■ Task item ■
Could you reproduce, from the records below, everything from the line with "it is necessary for" down to the line with "We can explain why we need the", keeping both of those lines and changing nothing?

Segment Start: Given data

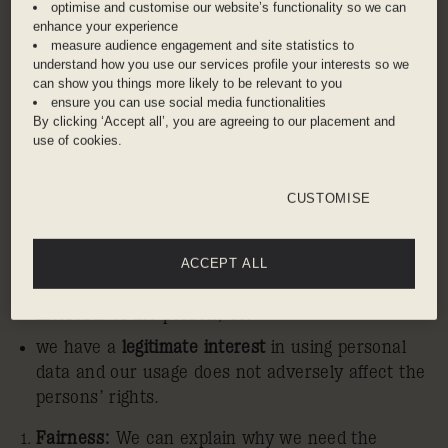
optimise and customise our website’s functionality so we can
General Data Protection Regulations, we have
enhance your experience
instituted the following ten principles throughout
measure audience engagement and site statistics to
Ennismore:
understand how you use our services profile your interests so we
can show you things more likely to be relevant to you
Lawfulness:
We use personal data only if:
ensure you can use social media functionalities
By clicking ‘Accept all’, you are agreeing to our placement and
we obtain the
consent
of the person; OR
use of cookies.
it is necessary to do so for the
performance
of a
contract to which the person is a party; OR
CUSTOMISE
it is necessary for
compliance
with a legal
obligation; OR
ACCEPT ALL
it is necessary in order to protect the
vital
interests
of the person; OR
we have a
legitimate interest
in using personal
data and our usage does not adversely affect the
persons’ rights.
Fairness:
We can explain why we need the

Segment End: Given data
Segment Start: Given data

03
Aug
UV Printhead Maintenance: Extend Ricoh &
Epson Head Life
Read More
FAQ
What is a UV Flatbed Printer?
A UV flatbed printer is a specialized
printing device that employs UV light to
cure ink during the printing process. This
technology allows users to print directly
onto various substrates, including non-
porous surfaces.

Segment End: Given data
Segment Start: Given data

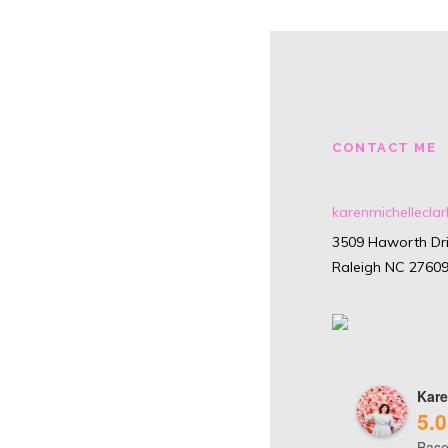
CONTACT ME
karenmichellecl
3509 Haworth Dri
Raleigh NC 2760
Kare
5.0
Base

Segment End: Given data

■ Answer box ■
it is necessary for
compliance
with a legal
obligation; OR
ACCEPT ALL
it is necessary in order to protect the
vital
interests
of the person; OR
we have a
legitimate interest
in using personal
data and our usage does not adversely affect the
persons’ rights.
Fairness:
We can explain why we need the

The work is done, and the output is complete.